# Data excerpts
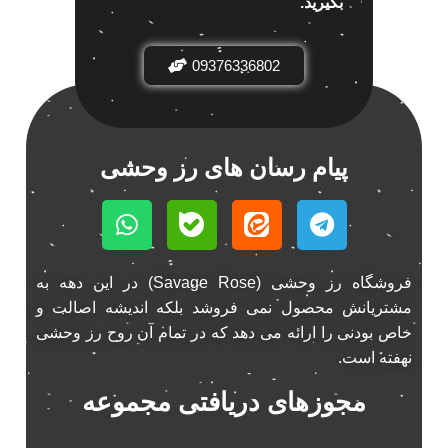
بگیرید.
باند خودرو ناکامیچی
2
باند فابریک خودرو
1
09376336802
باند فابریک ناکامیچی
1
باند ماشین ناکامیچی
2
باند ناکامیچی
2
پیام رسان های رز وحشی
پخش 206
2
پخش 207
2
پخش 405
2
پخش MVM 530
1
فروشگاه رز وحشی (Savage Rose) در این دهه به
پخش MVM X22
1
مشتریانش محصول نمی فروشد بلکه اندیشه اصالت و
پخش اریو
1
خاص بودنی را ارائه می دهد که در تمام آن روح رز وحشی
پخش ال 90
1
نهفته است.
پخش النترا
2
مجوزهای دریافتی مجموعه
پخش ام وی ام
4
پخش ام وی ام 530
2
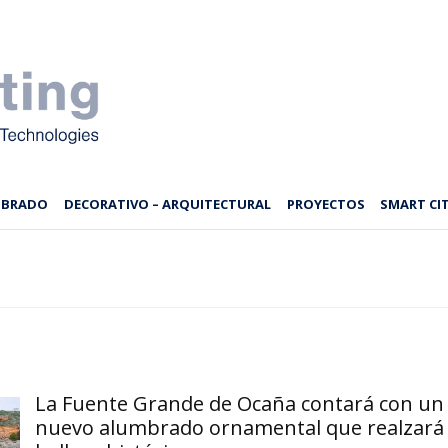
MBRADO
DECORATIVO – ARQUITECTURAL
PROYECTOS
SMART CIT
La Fuente Grande de Ocaña contará con un
nuevo alumbrado ornamental que realzará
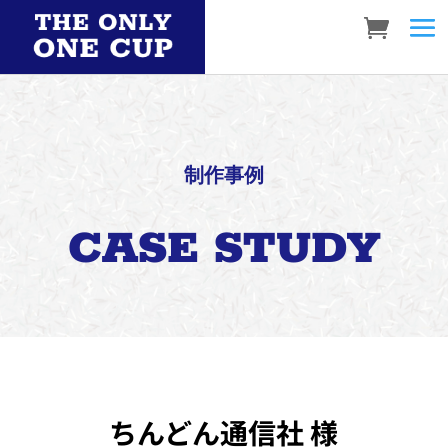
制作事例
CASE STUDY
ちんどん通信社 様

# AIM OF THE EXERCISE
All of the entries must be reproduced exactly, apart from the pictures, which are to be dropped.

# EXPECTED ANSWER
بگیرید.
باند خودرو ناکامیچی
2
باند فابریک خودرو
1
09376336802
باند فابریک ناکامیچی
1
باند ماشین ناکامیچی
2
باند ناکامیچی
2
پیام رسان های رز وحشی
پخش 206
2
پخش 207
2
پخش 405
2
پخش MVM 530
1
فروشگاه رز وحشی (Savage Rose) در این دهه به
پخش MVM X22
1
مشتریانش محصول نمی فروشد بلکه اندیشه اصالت و
پخش اریو
1
خاص بودنی را ارائه می دهد که در تمام آن روح رز وحشی
پخش ال 90
1
نهفته است.
پخش النترا
2
مجوزهای دریافتی مجموعه
پخش ام وی ام
4
پخش ام وی ام 530
2
MBRADO
DECORATIVO – ARQUITECTURAL
PROYECTOS
SMART CIT
La Fuente Grande de Ocaña contará con un
nuevo alumbrado ornamental que realzará
制作事例
CASE STUDY
ちんどん通信社 様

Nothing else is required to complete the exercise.